**Exercise requirements:** The reply should contain every line of the data, repeated exactly, and no pictures.

**Records for processing:**
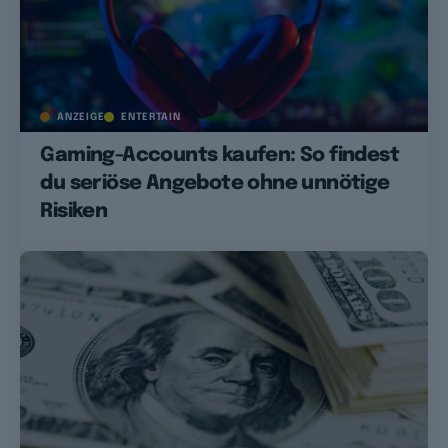
ANZEIGE
ENTERTAIN
Gaming-Accounts kaufen: So findest
du seriöse Angebote ohne unnötige
Risiken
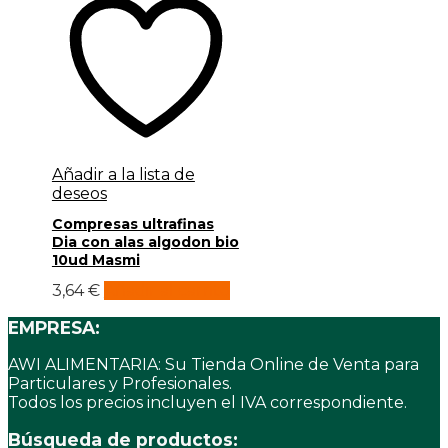
Añadir a la lista de
deseos
Compresas ultrafinas
Dia con alas algodon bio
10ud Masmi
3,64
€
Añadir al carrito
EMPRESA:
AWI ALIMENTARIA: Su Tienda Online de Venta para
Particulares y Profesionales.
Todos los precios incluyen el IVA correspondiente.
Búsqueda de productos:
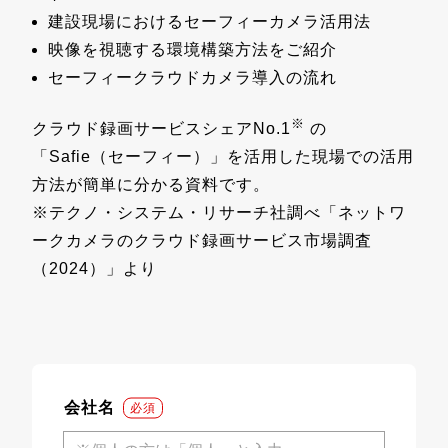
建設現場におけるセーフィーカメラ活⽤法
映像を視聴する環境構築⽅法をご紹介
セーフィークラウドカメラ導⼊の流れ
※
クラウド録画サービスシェアNo.1
の
「Safie（セーフィー）」を活用した現場での活用
方法が簡単に分かる資料です。
※テクノ・システム・リサーチ社調べ「ネットワ
ークカメラのクラウド録画サービス市場調査
（2024）」より
会社名
*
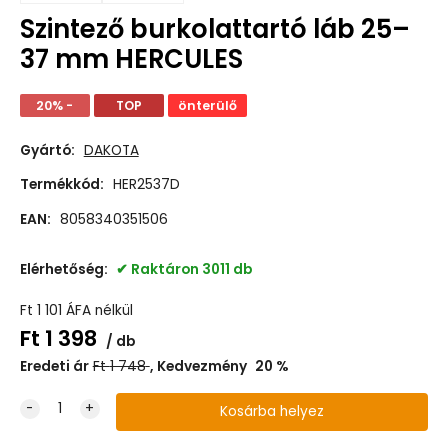
Szintező burkolattartó láb 25–
37 mm HERCULES
20% -
TOP
önterülő
Gyártó:
DAKOTA
Termékkód:
HER2537D
EAN:
8058340351506
Elérhetőség:
Raktáron 3011 db
Ft
1 101
ÁFA nélkül
Ft
1 398
db
Eredeti ár
Ft
1 748
Kedvezmény
20
%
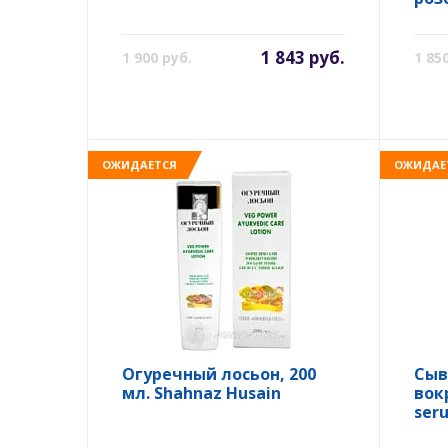
1 843 руб.
1 900 руб.
1 85
ОЖИДАЕТСЯ
ОЖИДАЕ
Огуречный лосьон, 200
Сыв
мл. Shahnaz Husain
вок
ser
Hus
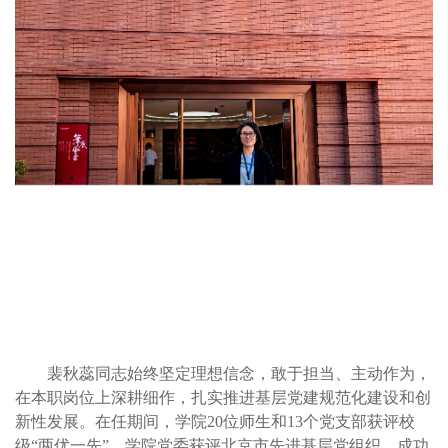
裴秋蕊同志始终坚定理想信念，敢于担当、主动作为，
在本职岗位上深耕细作，扎实推进基层党建规范化建设和创
新性发展。在任期间，学院
20位师生和13个党支部获评校
级“两优一先”，学院党委获评北京市先进基层党组织，成功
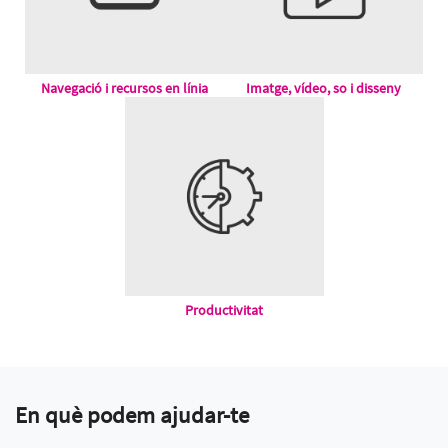
Navegació i recursos en línia
Imatge, vídeo, so i disseny
Productivitat
En què podem ajudar-te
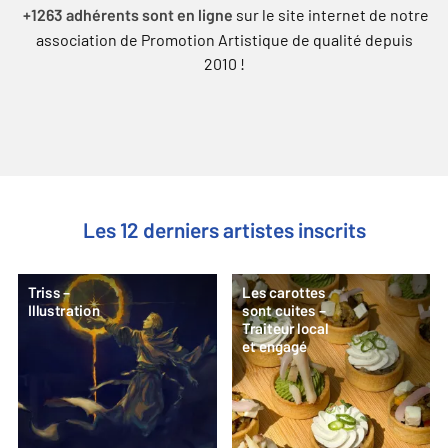
sur le site internet de notre
+1263 adhérents sont en ligne
association de Promotion Artistique de qualité depuis
2010 !
Les 12 derniers artistes inscrits
Triss –
Les carottes
Illustration
sont cuites –
Traiteur local
et engagé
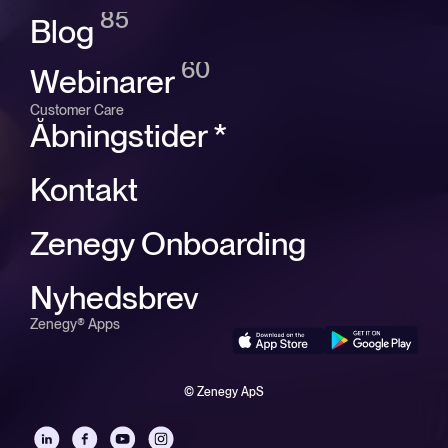
85
Blog
60
Webinarer
Customer Care
Åbningstider *
Kontakt
Zenegy Onboarding
Nyhedsbrev
Zenegy® Apps
© Zenegy ApS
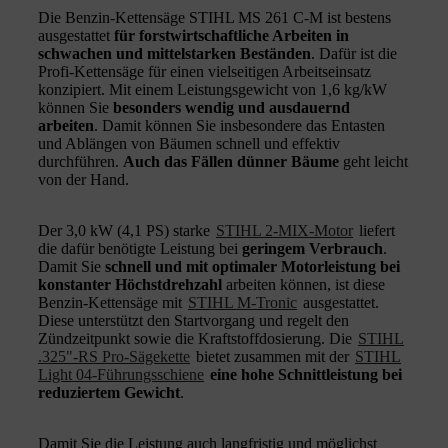
Die Benzin-Kettensäge STIHL MS 261 C-M ist bestens
ausgestattet
für forstwirtschaftliche Arbeiten in
schwachen und mittelstarken Beständen
. Dafür ist die
Profi-Kettensäge für einen vielseitigen Arbeitseinsatz
konzipiert. Mit einem Leistungsgewicht von 1,6 kg/kW
können Sie
besonders wendig und ausdauernd
arbeiten
. Damit können Sie insbesondere das Entasten
und Ablängen von Bäumen schnell und effektiv
durchführen.
Auch das Fällen dünner Bäume
geht leicht
von der Hand.
Der 3,0 kW (4,1 PS) starke
STIHL 2-MIX-Motor
liefert
die dafür benötigte Leistung bei
geringem Verbrauch
.
Damit Sie
schnell und mit optimaler Motorleistung bei
konstanter Höchstdrehzahl
arbeiten können, ist diese
Benzin-Kettensäge mit
STIHL M-Tronic
ausgestattet.
Diese unterstützt den Startvorgang und regelt den
Zündzeitpunkt sowie die Kraftstoffdosierung. Die
STIHL
.325"-RS Pro-Sägekette
bietet zusammen mit der
STIHL
Light 04-Führungsschiene
eine hohe Schnittleistung bei
reduziertem Gewicht
.
Damit Sie die Leistung auch langfristig und möglichst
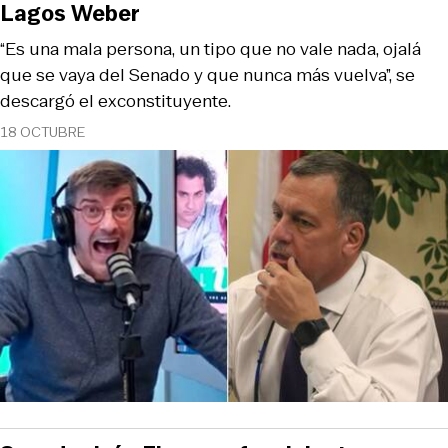
Lagos Weber
“Es una mala persona, un tipo que no vale nada, ojalá
que se vaya del Senado y que nunca más vuelva”, se
descargó el exconstituyente.
18 OCTUBRE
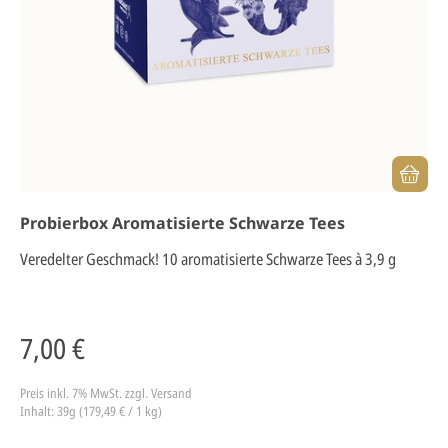
Probierbox Aromatisierte Schwarze Tees
Veredelter Geschmack! 10 aromatisierte Schwarze Tees à 3,9 g
7,00 €
Preis inkl. 7% MwSt.
zzgl. Versand
Inhalt: 39g (179,49 € / 1 kg)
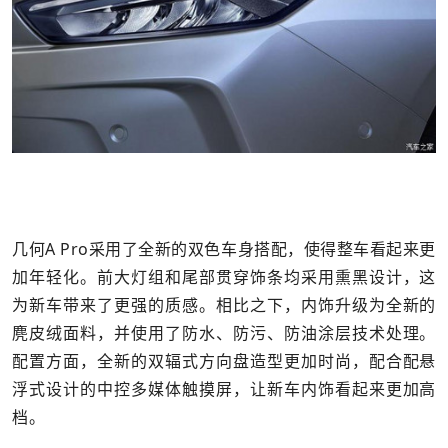
几何A Pro采用了全新的双色车身搭配，使得整车看起来更
加年轻化。前大灯组和尾部贯穿饰条均采用熏黑设计，这
为新车带来了更强的质感。相比之下，内饰升级为全新的
麂皮绒面料，并使用了防水、防污、防油涂层技术处理。
配置方面，全新的双辐式方向盘造型更加时尚，配合配悬
浮式设计的中控多媒体触摸屏，让新车内饰看起来更加高
档。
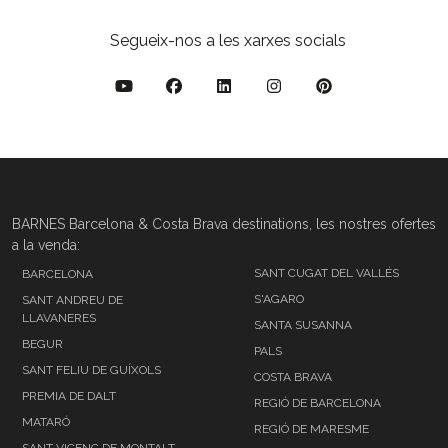
Segueix-nos a les xarxes socials
BARNES Barcelona & Costa Brava destinations, les nostres ofertes
a la venda:
SANT CUGAT DEL VALLÉS
BARCELONA
S'AGARO
SANT ANDREU DE
LLAVANERES
SANTA SUSANNA
BEGUR
PALS
SANT FELIU DE GUÍXOLS
COSTA BRAVA
PREMIA DE DALT
REGIÓ DE BARCELONA
MATARÓ
REGIÓ DE MARESME
SANT VICENÇ DE MONTALT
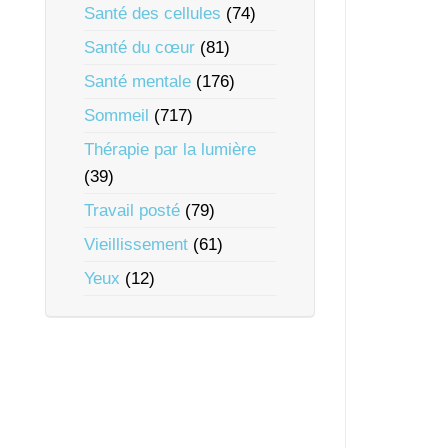
Santé des cellules
(74)
Santé du cœur
(81)
Santé mentale
(176)
Sommeil
(717)
Thérapie par la lumière
(39)
Travail posté
(79)
Vieillissement
(61)
Yeux
(12)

**Output below:**
ANZEIGE
ENTERTAIN
Gaming-Accounts kaufen: So findest
du seriöse Angebote ohne unnötige
Risiken
Añadir a la lista de
deseos
Compresas ultrafinas
Dia con alas algodon bio
10ud Masmi
3,64
€
Añadir al carrito
EMPRESA:
AWI ALIMENTARIA: Su Tienda Online de Venta para
Particulares y Profesionales.
Todos los precios incluyen el IVA correspondiente.
Búsqueda de productos:
建設現場におけるセーフィーカメラ活⽤法
映像を視聴する環境構築⽅法をご紹介
セーフィークラウドカメラ導⼊の流れ
※
クラウド録画サービスシェアNo.1
の
「Safie（セーフィー）」を活用した現場での活用
方法が簡単に分かる資料です。
※テクノ・システム・リサーチ社調べ「ネットワ
ークカメラのクラウド録画サービス市場調査
（2024）」より
会社名
*
Szintező burkolattartó láb 25–
37 mm HERCULES
20% -
TOP
önterülő
Gyártó:
DAKOTA
Termékkód:
HER2537D
EAN:
8058340351506
Elérhetőség:
Raktáron 3011 db
Ft
1 101
ÁFA nélkül
Ft
1 398
db
Eredeti ár
Ft
1 748
Kedvezmény
20
%
1 843 руб.
1 900 руб.
1 85
ОЖИДАЕТСЯ
ОЖИДАЕ
Огуречный лосьон, 200
Сыв
мл. Shahnaz Husain
вок
ser
Hus
裴秋蕊同志始终坚定理想信念，敢于担当、主动作为，
在本职岗位上深耕细作，扎实推进基层党建规范化建设和创
新性发展。在任期间，学院
20位师生和13个党支部获评校
级“两优一先”，学院党委获评北京市先进基层党组织，成功
Navegació i recursos en línia
Imatge, vídeo, so i disseny
Productivitat
En què podem ajudar-te
sur le site internet de notre
+1263 adhérents sont en ligne
association de Promotion Artistique de qualité depuis
2010 !
Les 12 derniers artistes inscrits
Triss –
Les carottes
Illustration
sont cuites –
Traiteur local
et engagé
85
Blog
60
Webinarer
Customer Care
Åbningstider *
Kontakt
Zenegy Onboarding
Nyhedsbrev
Zenegy® Apps
© Zenegy ApS
Die Benzin-Kettensäge STIHL MS 261 C-M ist bestens
ausgestattet
für forstwirtschaftliche Arbeiten in
schwachen und mittelstarken Beständen
. Dafür ist die
Profi-Kettensäge für einen vielseitigen Arbeitseinsatz
konzipiert. Mit einem Leistungsgewicht von 1,6 kg/kW
können Sie
besonders wendig und ausdauernd
arbeiten
. Damit können Sie insbesondere das Entasten
und Ablängen von Bäumen schnell und effektiv
durchführen.
Auch das Fällen dünner Bäume
geht leicht
von der Hand.
Der 3,0 kW (4,1 PS) starke
STIHL 2-MIX-Motor
liefert
die dafür benötigte Leistung bei
geringem Verbrauch
.
Damit Sie
schnell und mit optimaler Motorleistung bei
konstanter Höchstdrehzahl
arbeiten können, ist diese
Benzin-Kettensäge mit
STIHL M-Tronic
ausgestattet.
Diese unterstützt den Startvorgang und regelt den
Zündzeitpunkt sowie die Kraftstoffdosierung. Die
STIHL
.325"-RS Pro-Sägekette
bietet zusammen mit der
STIHL
Light 04-Führungsschiene
eine hohe Schnittleistung bei
reduziertem Gewicht
.
Damit Sie die Leistung auch langfristig und möglichst
Lagos Weber
“Es una mala persona, un tipo que no vale nada, ojalá
que se vaya del Senado y que nunca más vuelva”, se
descargó el exconstituyente.
18 OCTUBRE
Probierbox Aromatisierte Schwarze Tees
Veredelter Geschmack! 10 aromatisierte Schwarze Tees à 3,9 g
7,00 €
Preis inkl. 7% MwSt.
zzgl. Versand
Inhalt: 39g (179,49 € / 1 kg)
几何A Pro采用了全新的双色车身搭配，使得整车看起来更
加年轻化。前大灯组和尾部贯穿饰条均采用熏黑设计，这
为新车带来了更强的质感。相比之下，内饰升级为全新的
麂皮绒面料，并使用了防水、防污、防油涂层技术处理。
配置方面，全新的双辐式方向盘造型更加时尚，配合配悬
浮式设计的中控多媒体触摸屏，让新车内饰看起来更加高
档。
Segueix-nos a les xarxes socials
BARNES Barcelona & Costa Brava destinations, les nostres ofertes
a la venda:
SANT CUGAT DEL VALLÉS
BARCELONA
S'AGARO
SANT ANDREU DE
LLAVANERES
SANTA SUSANNA
BEGUR
PALS
SANT FELIU DE GUÍXOLS
COSTA BRAVA
PREMIA DE DALT
REGIÓ DE BARCELONA
MATARÓ
REGIÓ DE MARESME
SANT VICENÇ DE MONTALT
Santé des cellules
(74)
Santé du cœur
(81)
Santé mentale
(176)
Sommeil
(717)
Thérapie par la lumière
(39)
Travail posté
(79)
Vieillissement
(61)
Yeux
(12)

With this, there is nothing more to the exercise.